Segment Open

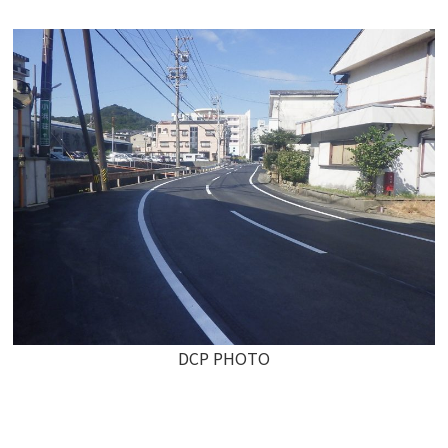
DCP PHOTO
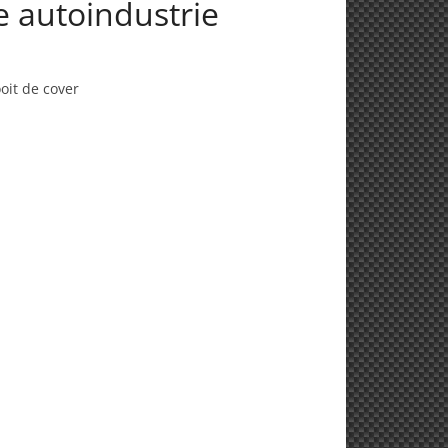
e autoindustrie
oit de cover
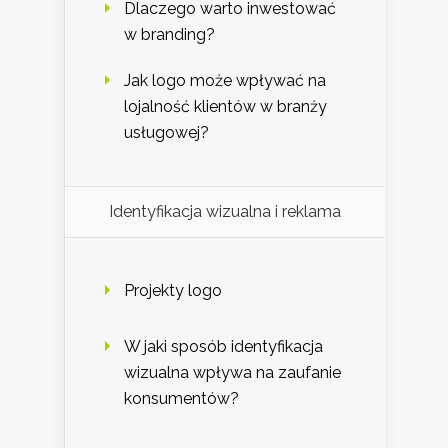
Dlaczego warto inwestować
w branding?
Jak logo może wpływać na
lojalność klientów w branży
usługowej?
Identyfikacja wizualna i reklama
Projekty logo
W jaki sposób identyfikacja
wizualna wpływa na zaufanie
konsumentów?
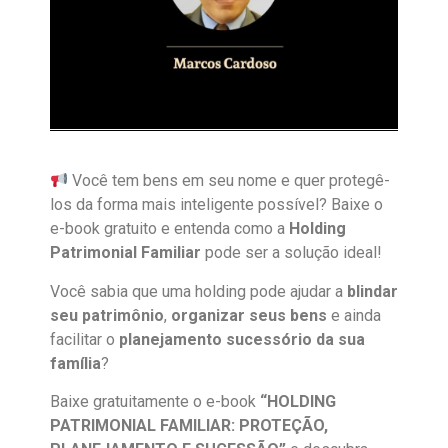
Você tem bens em seu nome e quer protegê-
los da forma mais inteligente possível? Baixe o
e-book gratuito e entenda como a
Holding
Patrimonial Familiar
pode ser a solução ideal!
Você sabia que uma holding pode ajudar a
blindar
seu patrimônio
,
organizar seus bens
e ainda
facilitar o
planejamento sucessório da sua
família
?
Baixe gratuitamente o e-book
“HOLDING
PATRIMONIAL FAMILIAR: PROTEÇÃO,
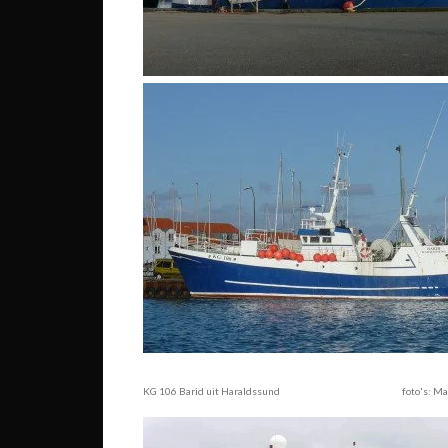
KG 106 Barid uit Haraldssund foto's: Mat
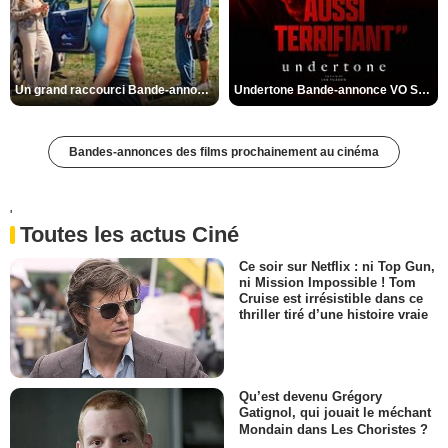
Un grand raccourci Bande-annonce VF
Undertone Bande-annonce VO STFR
Bandes-annonces des films prochainement au cinéma
'
Toutes les actus Ciné
Ce soir sur Netflix : ni Top Gun,
ni Mission Impossible ! Tom
Cruise est irrésistible dans ce
thriller tiré d’une histoire vraie
Qu’est devenu Grégory
Gatignol, qui jouait le méchant
Mondain dans Les Choristes ?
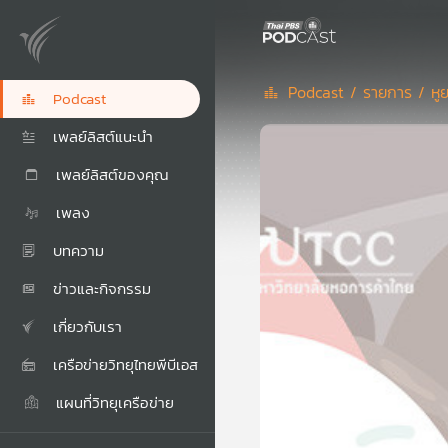
Podcast /
รายการ /
หู
Podcast
เพลย์ลิสต์แนะนำ
เพลย์ลิสต์ของคุณ
เพลง
บทความ
ข่าวและกิจกรรม
เกี่ยวกับเรา
เครือข่ายวิทยุไทยพีบีเอส
แผนที่วิทยุเครือข่าย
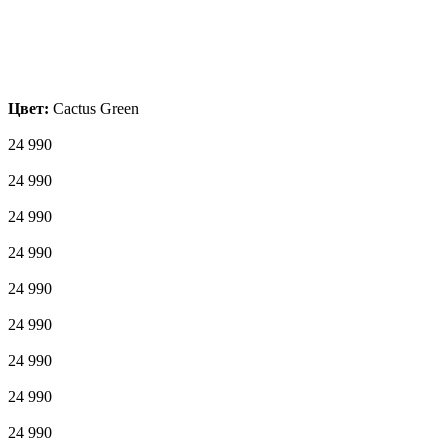
Цвет:
Cactus Green
24 990
24 990
24 990
24 990
24 990
24 990
24 990
24 990
24 990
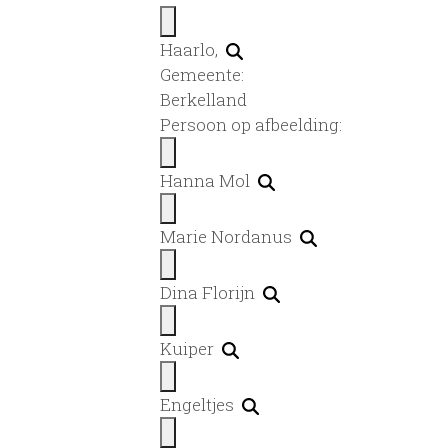
Haarlo,
Gemeente:
Berkelland
Persoon op afbeelding:
Hanna Mol
Marie Nordanus
Dina Florijn
Kuiper
Engeltjes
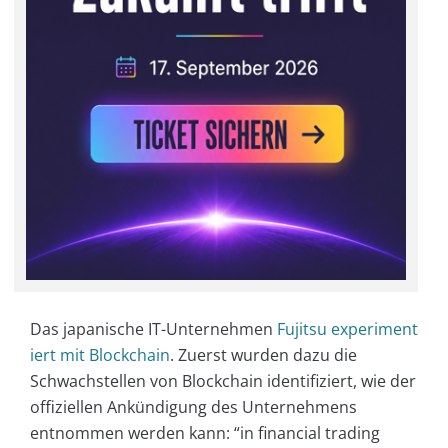
Das japanische IT-Unternehmen
Fujitsu experiment
iert mit Blockchain
. Zuerst wurden dazu die
Schwachstellen von Blockchain identifiziert, wie der
offiziellen Ankündigung des Unternehmens
entnommen werden kann: “in financial trading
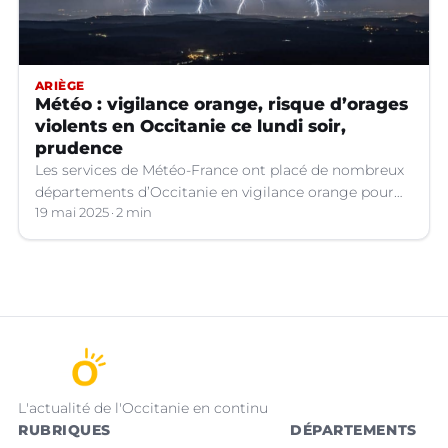
ARIÈGE
Météo : vigilance orange, risque d’orages
violents en Occitanie ce lundi soir,
prudence
Les services de Météo-France ont placé de nombreux
départements d’Occitanie en vigilance orange pour
les orages violents.
19 mai 2025
2 min
L'actualité de l'Occitanie en continu
RUBRIQUES
DÉPARTEMENTS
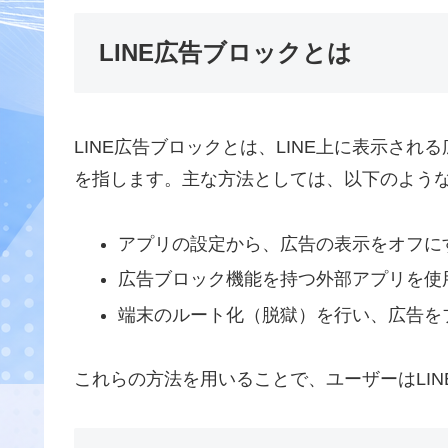
LINE広告ブロックとは
LINE広告ブロックとは、LINE上に表示さ
を指します。主な方法としては、以下のよう
アプリの設定から、広告の表示をオフに
広告ブロック機能を持つ外部アプリを使
端末のルート化（脱獄）を行い、広告を
これらの方法を用いることで、ユーザーはLI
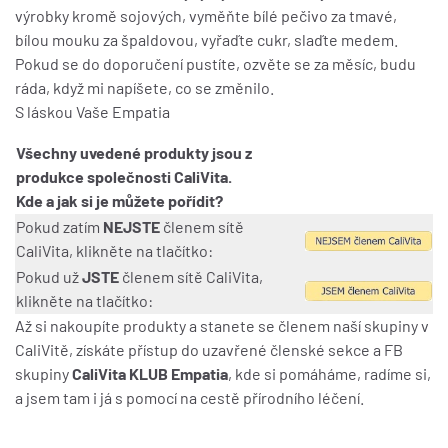
výrobky kromě sojových, vyměňte bílé pečivo za tmavé,
bílou mouku za špaldovou, vyřaďte cukr, slaďte medem.
Pokud se do doporučení pustíte, ozvěte se za měsíc, budu
ráda, když mi napíšete, co se změnilo.
S láskou Vaše Empatia
Všechny uvedené produkty jsou z
produkce společnosti CaliVita.
Kde a jak si je můžete pořídit?
Pokud zatím
NEJSTE
členem sítě
CaliVita, klikněte na tlačítko:
Pokud už
JSTE
členem sítě CaliVita,
klikněte na tlačítko:
Až si nakoupíte produkty a stanete se členem naší skupiny v
CaliVitě, získáte přístup do uzavřené členské sekce a FB
skupiny
CaliVita KLUB Empatia
, kde si pomáháme, radíme si,
a jsem tam i já s pomocí na cestě přírodního léčení.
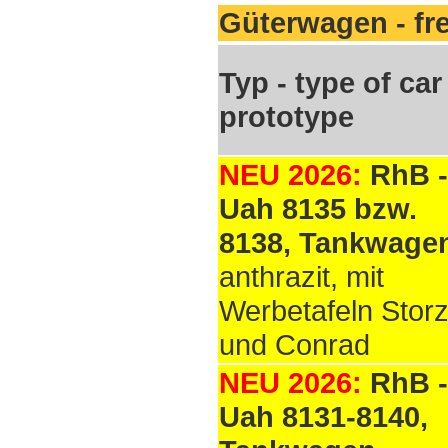
Güterwagen
- fr
Typ - type of car 
prototype
NEU 2026:
RhB -
Uah 8135 bzw.
8138, Tankwage
anthrazit, mit
Werbetafeln Stor
und Conrad
NEU 2026:
RhB -
Uah 8131-8140,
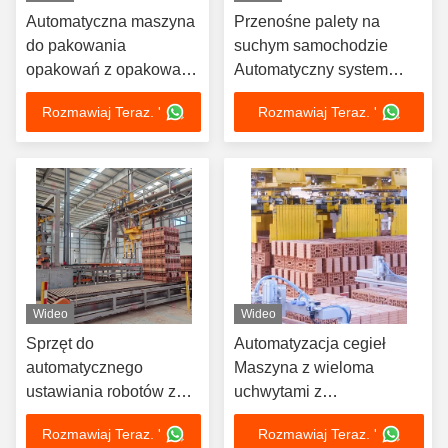
Automatyczna maszyna
Przenośne palety na
do pakowania
suchym samochodzie
opakowań z opakowań
Automatyczny system
z cegły o wysokiej
załadunku i rozładunku
Rozmawiaj Teraz. '
Rozmawiaj Teraz. '
wydajności z
Opakowania ceglane
oszczędnościami
kosztów i silną ochroną
Wideo
Wideo
Sprzęt do
Automatyzacja cegieł
automatycznego
Maszyna z wieloma
ustawiania robotów z
uchwytami z
regulowanym uchwytem
automatycznym
Rozmawiaj Teraz. '
Rozmawiaj Teraz. '
w przemyśle
rozładunkiem cegieł,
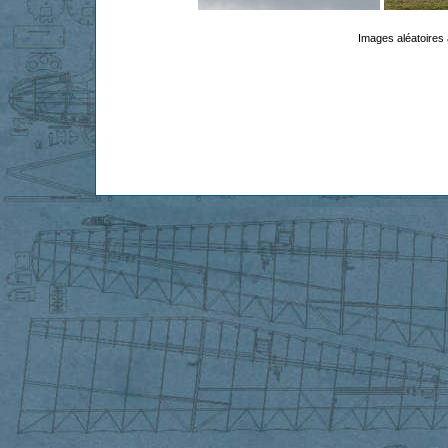
Images aléatoires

Segment Closed

* ACTIVITY
Without the pictures, return each entry exactly as given.

* EXERCISE RESULT
DCP PHOTO
e autoindustrie
oit de cover
Dlaczego warto inwestować
w branding?
Jak logo może wpływać na
lojalność klientów w branży
usługowej?
Identyfikacja wizualna i reklama
Projekty logo
W jaki sposób identyfikacja
wizualna wpływa na zaufanie
konsumentów?
Você tem bens em seu nome e quer protegê-
los da forma mais inteligente possível? Baixe o
e-book gratuito e entenda como a
Holding
Patrimonial Familiar
pode ser a solução ideal!
Você sabia que uma holding pode ajudar a
blindar
seu patrimônio
,
organizar seus bens
e ainda
facilitar o
planejamento sucessório da sua
família
?
Baixe gratuitamente o e-book
“HOLDING
PATRIMONIAL FAMILIAR: PROTEÇÃO,
KG 106 Barid uit Haraldssund foto's: Mat
Un grand raccourci Bande-annonce VF
Undertone Bande-annonce VO STFR
Bandes-annonces des films prochainement au cinéma
'
Toutes les actus Ciné
Ce soir sur Netflix : ni Top Gun,
ni Mission Impossible ! Tom
Cruise est irrésistible dans ce
thriller tiré d’une histoire vraie
Qu’est devenu Grégory
Gatignol, qui jouait le méchant
Mondain dans Les Choristes ?
Podcast /
รายการ /
หู
Podcast
เพลย์ลิสต์แนะนำ
เพลย์ลิสต์ของคุณ
เพลง
บทความ
ข่าวและกิจกรรม
เกี่ยวกับเรา
เครือข่ายวิทยุไทยพีบีเอส
แผนที่วิทยุเครือข่าย
Цвет:
Cactus Green
24 990
24 990
24 990
24 990
24 990
24 990
24 990
24 990
24 990
Haarlo,
Gemeente:
Berkelland
Persoon op afbeelding:
Hanna Mol
Marie Nordanus
Dina Florijn
Kuiper
Engeltjes
Das japanische IT-Unternehmen
Fujitsu experiment
iert mit Blockchain
. Zuerst wurden dazu die
Schwachstellen von Blockchain identifiziert, wie der
offiziellen Ankündigung des Unternehmens
entnommen werden kann: “in financial trading
ARIÈGE
Météo : vigilance orange, risque d’orages
violents en Occitanie ce lundi soir,
prudence
Les services de Météo-France ont placé de nombreux
départements d’Occitanie en vigilance orange pour
les orages violents.
19 mai 2025
2 min
L'actualité de l'Occitanie en continu
RUBRIQUES
DÉPARTEMENTS
LINE広告ブロックとは
LINE広告ブロックとは、LINE上に表示さ
を指します。主な方法としては、以下のよう
アプリの設定から、広告の表示をオフに
広告ブロック機能を持つ外部アプリを使
端末のルート化（脱獄）を行い、広告を
これらの方法を用いることで、ユーザーはLI
výrobky kromě sojových, vyměňte bílé pečivo za tmavé,
bílou mouku za špaldovou, vyřaďte cukr, slaďte medem.
Pokud se do doporučení pustíte, ozvěte se za měsíc, budu
ráda, když mi napíšete, co se změnilo.
S láskou Vaše Empatia
Všechny uvedené produkty jsou z
produkce společnosti CaliVita.
Kde a jak si je můžete pořídit?
Pokud zatím
NEJSTE
členem sítě
CaliVita, klikněte na tlačítko:
Pokud už
JSTE
členem sítě CaliVita,
klikněte na tlačítko:
Až si nakoupíte produkty a stanete se členem naší skupiny v
CaliVitě, získáte přístup do uzavřené členské sekce a FB
skupiny
CaliVita KLUB Empatia
, kde si pomáháme, radíme si,
a jsem tam i já s pomocí na cestě přírodního léčení.
Güterwagen
- fr
Typ - type of car 
prototype
NEU 2026:
RhB -
Uah 8135 bzw.
8138, Tankwage
anthrazit, mit
Werbetafeln Stor
und Conrad
NEU 2026:
RhB -
Uah 8131-8140,
Automatyczna maszyna
Przenośne palety na
do pakowania
suchym samochodzie
opakowań z opakowań
Automatyczny system
z cegły o wysokiej
załadunku i rozładunku
Rozmawiaj Teraz. '
Rozmawiaj Teraz. '
wydajności z
Opakowania ceglane
oszczędnościami
kosztów i silną ochroną
Wideo
Wideo
Sprzęt do
Automatyzacja cegieł
automatycznego
Maszyna z wieloma
ustawiania robotów z
uchwytami z
regulowanym uchwytem
automatycznym
Rozmawiaj Teraz. '
Rozmawiaj Teraz. '
w przemyśle
rozładunkiem cegieł,
Images aléatoires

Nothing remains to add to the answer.